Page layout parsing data
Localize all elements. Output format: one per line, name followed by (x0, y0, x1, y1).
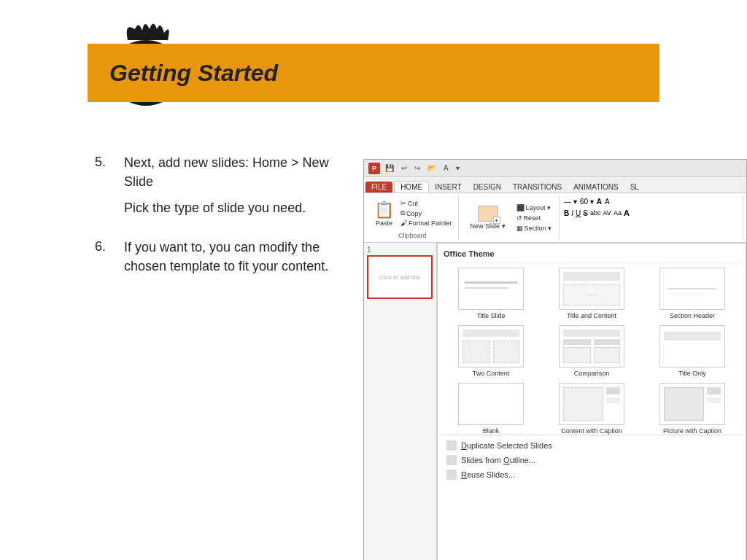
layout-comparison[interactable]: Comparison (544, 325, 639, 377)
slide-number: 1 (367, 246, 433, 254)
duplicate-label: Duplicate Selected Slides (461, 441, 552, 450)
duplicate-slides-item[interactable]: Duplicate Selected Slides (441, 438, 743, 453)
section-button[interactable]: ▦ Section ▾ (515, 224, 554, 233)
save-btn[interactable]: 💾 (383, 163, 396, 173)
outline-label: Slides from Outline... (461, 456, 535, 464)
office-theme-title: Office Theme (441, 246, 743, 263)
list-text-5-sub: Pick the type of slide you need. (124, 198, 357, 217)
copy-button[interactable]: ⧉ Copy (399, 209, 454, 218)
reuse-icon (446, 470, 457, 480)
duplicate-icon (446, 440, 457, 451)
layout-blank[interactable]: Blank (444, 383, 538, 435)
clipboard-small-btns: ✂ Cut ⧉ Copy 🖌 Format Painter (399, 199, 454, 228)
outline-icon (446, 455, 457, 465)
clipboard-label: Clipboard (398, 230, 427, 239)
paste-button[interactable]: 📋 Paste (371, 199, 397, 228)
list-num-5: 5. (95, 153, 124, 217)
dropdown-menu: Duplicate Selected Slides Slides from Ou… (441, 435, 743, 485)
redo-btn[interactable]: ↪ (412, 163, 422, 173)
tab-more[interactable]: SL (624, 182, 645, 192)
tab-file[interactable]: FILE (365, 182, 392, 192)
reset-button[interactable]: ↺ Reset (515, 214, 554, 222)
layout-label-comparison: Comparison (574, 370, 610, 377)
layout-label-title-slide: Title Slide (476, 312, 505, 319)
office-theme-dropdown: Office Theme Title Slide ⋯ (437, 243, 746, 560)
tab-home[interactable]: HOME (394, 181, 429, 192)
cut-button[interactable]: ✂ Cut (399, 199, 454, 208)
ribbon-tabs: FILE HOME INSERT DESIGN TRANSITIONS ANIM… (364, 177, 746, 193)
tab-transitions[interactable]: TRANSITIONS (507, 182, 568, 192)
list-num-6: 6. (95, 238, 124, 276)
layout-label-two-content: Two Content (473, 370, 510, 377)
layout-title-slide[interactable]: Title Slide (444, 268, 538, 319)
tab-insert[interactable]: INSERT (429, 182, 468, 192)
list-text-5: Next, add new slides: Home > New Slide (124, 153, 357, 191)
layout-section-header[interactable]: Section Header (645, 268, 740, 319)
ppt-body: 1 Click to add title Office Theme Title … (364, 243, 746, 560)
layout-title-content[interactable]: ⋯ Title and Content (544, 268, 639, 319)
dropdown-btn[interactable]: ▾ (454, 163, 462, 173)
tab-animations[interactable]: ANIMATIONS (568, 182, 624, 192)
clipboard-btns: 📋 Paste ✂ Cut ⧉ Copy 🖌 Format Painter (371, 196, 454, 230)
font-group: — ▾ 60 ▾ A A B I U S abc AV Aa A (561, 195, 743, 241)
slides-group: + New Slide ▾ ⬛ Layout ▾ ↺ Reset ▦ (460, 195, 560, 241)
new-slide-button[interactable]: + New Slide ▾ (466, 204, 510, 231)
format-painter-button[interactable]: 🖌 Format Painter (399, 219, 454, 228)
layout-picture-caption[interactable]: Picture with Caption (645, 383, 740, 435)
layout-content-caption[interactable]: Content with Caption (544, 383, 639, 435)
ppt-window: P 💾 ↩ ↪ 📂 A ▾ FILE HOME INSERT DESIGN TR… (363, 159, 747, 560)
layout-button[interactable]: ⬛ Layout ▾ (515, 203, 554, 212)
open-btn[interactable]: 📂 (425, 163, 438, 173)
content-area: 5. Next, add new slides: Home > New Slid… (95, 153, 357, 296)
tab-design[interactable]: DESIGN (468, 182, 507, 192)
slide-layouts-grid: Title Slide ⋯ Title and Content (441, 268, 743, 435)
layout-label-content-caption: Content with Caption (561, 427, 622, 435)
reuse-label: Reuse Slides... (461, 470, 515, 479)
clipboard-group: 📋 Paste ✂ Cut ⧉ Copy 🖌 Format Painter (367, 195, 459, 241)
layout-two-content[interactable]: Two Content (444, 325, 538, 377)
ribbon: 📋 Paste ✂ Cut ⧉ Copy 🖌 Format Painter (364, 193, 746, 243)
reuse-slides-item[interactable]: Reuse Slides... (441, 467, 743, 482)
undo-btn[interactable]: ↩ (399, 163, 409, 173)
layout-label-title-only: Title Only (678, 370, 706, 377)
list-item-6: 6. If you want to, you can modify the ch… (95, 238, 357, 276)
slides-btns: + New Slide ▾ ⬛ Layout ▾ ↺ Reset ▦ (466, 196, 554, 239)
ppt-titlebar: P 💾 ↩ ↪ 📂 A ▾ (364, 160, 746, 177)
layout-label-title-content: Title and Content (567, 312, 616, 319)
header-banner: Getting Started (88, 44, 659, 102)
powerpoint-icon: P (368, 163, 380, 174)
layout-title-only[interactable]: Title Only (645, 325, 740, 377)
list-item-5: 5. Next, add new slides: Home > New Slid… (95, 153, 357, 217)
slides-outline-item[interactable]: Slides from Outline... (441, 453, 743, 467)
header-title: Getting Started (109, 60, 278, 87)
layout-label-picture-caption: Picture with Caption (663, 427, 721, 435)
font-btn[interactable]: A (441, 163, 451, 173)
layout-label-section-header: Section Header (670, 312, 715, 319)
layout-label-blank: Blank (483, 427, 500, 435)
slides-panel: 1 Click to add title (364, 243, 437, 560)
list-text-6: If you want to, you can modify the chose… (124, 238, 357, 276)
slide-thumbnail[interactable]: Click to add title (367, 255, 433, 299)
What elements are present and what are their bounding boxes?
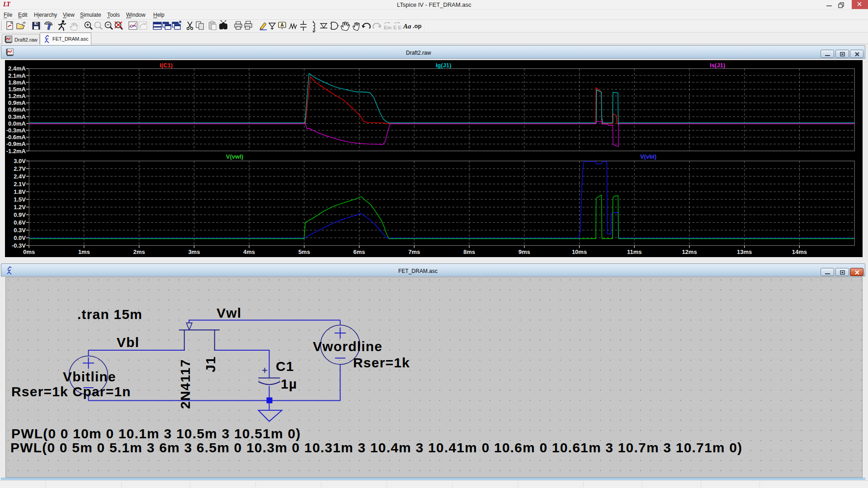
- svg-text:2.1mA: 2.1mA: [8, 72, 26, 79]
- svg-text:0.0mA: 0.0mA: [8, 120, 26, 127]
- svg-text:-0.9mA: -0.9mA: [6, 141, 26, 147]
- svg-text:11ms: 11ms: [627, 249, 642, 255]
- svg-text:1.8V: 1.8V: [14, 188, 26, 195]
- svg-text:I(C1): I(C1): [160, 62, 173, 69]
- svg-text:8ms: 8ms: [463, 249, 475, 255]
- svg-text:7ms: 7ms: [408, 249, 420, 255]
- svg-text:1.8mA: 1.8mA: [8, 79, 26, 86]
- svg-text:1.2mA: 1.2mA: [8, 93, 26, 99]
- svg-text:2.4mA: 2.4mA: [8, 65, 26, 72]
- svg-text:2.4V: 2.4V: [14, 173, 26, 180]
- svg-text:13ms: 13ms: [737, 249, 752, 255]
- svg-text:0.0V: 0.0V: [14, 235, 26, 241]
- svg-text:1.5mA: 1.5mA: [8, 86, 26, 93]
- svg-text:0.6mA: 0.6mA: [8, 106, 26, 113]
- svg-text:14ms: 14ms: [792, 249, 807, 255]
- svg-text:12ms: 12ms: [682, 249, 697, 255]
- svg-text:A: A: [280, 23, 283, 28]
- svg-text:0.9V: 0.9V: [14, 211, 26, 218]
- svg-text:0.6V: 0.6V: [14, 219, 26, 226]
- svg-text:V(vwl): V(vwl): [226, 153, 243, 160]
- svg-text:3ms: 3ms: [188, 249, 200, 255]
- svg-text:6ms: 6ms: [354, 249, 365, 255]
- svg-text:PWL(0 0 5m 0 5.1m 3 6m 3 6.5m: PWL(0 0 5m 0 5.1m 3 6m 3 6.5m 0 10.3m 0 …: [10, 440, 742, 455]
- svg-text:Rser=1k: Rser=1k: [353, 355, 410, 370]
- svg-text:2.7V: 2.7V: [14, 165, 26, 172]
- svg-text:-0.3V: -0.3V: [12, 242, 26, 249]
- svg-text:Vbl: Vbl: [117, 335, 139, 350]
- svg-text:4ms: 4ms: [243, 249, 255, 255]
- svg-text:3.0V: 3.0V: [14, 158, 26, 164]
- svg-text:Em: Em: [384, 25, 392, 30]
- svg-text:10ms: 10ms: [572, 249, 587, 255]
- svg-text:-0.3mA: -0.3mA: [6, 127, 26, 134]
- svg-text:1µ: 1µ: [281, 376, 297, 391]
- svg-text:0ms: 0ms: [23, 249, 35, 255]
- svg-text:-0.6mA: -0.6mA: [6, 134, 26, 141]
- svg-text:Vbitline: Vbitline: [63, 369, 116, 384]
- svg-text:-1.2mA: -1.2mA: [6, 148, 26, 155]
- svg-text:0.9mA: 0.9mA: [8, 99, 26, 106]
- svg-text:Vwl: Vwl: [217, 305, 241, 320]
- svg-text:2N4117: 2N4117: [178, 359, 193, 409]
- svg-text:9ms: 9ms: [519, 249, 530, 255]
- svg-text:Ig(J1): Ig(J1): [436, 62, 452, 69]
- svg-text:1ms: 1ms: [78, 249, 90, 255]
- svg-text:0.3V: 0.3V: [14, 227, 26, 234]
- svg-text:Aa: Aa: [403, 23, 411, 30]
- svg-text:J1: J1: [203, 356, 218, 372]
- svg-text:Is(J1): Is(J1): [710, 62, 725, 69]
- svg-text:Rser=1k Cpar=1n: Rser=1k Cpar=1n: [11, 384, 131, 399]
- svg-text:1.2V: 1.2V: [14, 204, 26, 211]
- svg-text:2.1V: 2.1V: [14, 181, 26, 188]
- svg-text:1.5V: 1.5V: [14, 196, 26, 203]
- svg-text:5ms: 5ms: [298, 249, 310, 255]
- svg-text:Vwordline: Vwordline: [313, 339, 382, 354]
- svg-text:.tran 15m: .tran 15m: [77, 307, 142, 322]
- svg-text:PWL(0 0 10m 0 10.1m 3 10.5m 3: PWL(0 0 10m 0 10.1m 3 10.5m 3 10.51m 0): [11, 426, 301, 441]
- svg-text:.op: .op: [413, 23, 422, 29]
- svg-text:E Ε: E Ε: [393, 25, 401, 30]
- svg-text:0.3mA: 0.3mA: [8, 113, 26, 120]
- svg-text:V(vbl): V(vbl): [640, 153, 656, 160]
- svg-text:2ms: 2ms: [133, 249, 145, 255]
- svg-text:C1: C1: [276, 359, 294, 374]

=== Directions ===
Indicate how many lines in the records above contain the word "ribbon", giving only the number.

=== Solved exercise ===
2